====== Materials provided
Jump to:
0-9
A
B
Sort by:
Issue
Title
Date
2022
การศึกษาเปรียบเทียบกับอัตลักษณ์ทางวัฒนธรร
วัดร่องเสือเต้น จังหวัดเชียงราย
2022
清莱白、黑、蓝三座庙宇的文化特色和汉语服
============
• Task statement
Could you print exactly the lines from the one containing "วัดร่องเสือเต้น จังหวัดเชียงราย" through the last line of the records above?

• Result below
วัดร่องเสือเต้น จังหวัดเชียงราย
2022
清莱白、黑、蓝三座庙宇的文化特色和汉语服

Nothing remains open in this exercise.